Record extracts section start

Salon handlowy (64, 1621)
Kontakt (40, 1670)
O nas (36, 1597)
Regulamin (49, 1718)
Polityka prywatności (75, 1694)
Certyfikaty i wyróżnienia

Record extracts section end

• [Your task] Please restate every record shown above, word for word.

• [Solution for this task]
Salon handlowy (64, 1621)
Kontakt (40, 1670)
O nas (36, 1597)
Regulamin (49, 1718)
Polityka prywatności (75, 1694)
Certyfikaty i wyróżnienia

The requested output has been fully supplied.